J'ai bien conscience qu'une telle réforme soulève nombre de questions et de difficultés pratiques aux plans financier, juridique et logistique, quand il s'agit d'organiser le rassemblement d'environ 650 000 jeunes chaque année. Au plan financier, deux options se présentent : soit un financement par le budget de l'État, soit un financement lié à des revenus de l'État (Française des jeux, taxes sur le tabac ou l'alcool). Le budget nécessaire s'établirait autour de 2 milliards d'euros, soit l'équivalent de la baisse de 3 % de l'impôt sur le revenu décidée par le gouvernement actuel.

Au plan juridique, on pourrait peut-être créer un établissement public chargé de l'organisation du service et de la mise en place des conventions nécessaires entre l'État et les collectivités territoriales. Cet organisme d'État assurerait la coordination entre les différents ministères impliqués sous l'autorité du premier ministre. Il faudra également s'interroger sur la logistique et les infrastructures à mettre en place pour viabiliser un tel projet.

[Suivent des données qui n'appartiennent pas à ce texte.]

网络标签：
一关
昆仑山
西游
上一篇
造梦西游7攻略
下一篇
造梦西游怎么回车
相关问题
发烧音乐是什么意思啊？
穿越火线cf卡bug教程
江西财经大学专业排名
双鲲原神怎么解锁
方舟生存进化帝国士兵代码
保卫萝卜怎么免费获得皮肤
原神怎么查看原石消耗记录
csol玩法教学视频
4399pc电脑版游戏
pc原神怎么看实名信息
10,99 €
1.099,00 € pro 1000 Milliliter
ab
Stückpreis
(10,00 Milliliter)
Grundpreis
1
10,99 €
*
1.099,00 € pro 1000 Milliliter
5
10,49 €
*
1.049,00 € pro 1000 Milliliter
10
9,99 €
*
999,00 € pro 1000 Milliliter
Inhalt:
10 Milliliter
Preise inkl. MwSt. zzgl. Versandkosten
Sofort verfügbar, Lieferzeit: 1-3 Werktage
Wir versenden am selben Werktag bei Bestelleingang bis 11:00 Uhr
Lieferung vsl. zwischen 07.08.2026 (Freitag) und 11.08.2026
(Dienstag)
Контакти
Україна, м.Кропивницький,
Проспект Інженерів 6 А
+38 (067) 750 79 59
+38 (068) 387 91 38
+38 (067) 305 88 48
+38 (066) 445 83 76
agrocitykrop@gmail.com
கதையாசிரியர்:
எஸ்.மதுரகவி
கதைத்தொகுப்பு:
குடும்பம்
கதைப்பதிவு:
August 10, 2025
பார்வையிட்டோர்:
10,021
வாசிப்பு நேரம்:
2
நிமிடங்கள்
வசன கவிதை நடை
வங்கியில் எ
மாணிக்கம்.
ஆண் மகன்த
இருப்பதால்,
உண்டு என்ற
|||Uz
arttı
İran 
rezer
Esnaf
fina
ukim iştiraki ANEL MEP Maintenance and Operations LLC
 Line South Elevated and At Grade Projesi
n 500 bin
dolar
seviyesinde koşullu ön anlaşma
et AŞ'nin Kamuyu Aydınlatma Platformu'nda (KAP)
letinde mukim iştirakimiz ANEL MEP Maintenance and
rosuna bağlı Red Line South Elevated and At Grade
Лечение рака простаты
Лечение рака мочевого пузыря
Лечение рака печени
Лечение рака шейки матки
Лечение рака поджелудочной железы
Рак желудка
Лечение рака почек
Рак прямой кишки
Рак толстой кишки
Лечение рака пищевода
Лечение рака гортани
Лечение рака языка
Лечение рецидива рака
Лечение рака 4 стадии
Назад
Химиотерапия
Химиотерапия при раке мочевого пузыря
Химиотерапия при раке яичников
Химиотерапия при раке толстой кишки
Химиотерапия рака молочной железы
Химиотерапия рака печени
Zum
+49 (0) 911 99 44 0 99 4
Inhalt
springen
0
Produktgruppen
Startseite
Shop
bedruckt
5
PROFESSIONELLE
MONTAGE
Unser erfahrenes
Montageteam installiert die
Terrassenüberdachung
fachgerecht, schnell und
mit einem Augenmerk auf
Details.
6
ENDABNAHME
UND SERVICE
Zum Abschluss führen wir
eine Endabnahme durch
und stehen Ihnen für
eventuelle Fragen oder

Il sera nécessaire de trouver un encadrement motivant et motivé pour accompagner les jeunes. Il apparaît dès aujourd'hui difficile de puiser dans le vivier de l'armée puisque la suspension du service militaire a fait supprimer les postes de 35 000 sous-officiers et des 3 000 à 4 000 officiers qui s'en occupaient. En revanche, il est envisageable de se tourner vers l'Éducation nationale et le milieu associatif pour trouver les formateurs nécessaires et compétents. De même, de jeune retraités pourraient être mobilisés pour assurer cette tâche.

Se pose aussi un problème de locaux susceptibles d'accueillir les jeunes. Ceux de l'armée, souvent rétrocédés aux communes après la disparition du service militaire, ne sont plus opérationnels. Mais des pistes existent, nous devons les explorer. Par exemple, nombre de locaux publics demeurent inoccupés au moins à certaines périodes de l'année (établissements scolaires et universitaires, salles communales, bâtiments militaires, etc.). Dans ce cadre, des conventions d'utilisation seraient signées entre l'État et les collectivités concernées.

Je suis donc certain que si cette réforme est bien expliquée, elle sera acceptée. Elle le sera car ce service civique et citoyen sera tout autant utile au développement personnel des jeunes qu'à celui de la société dans son ensemble.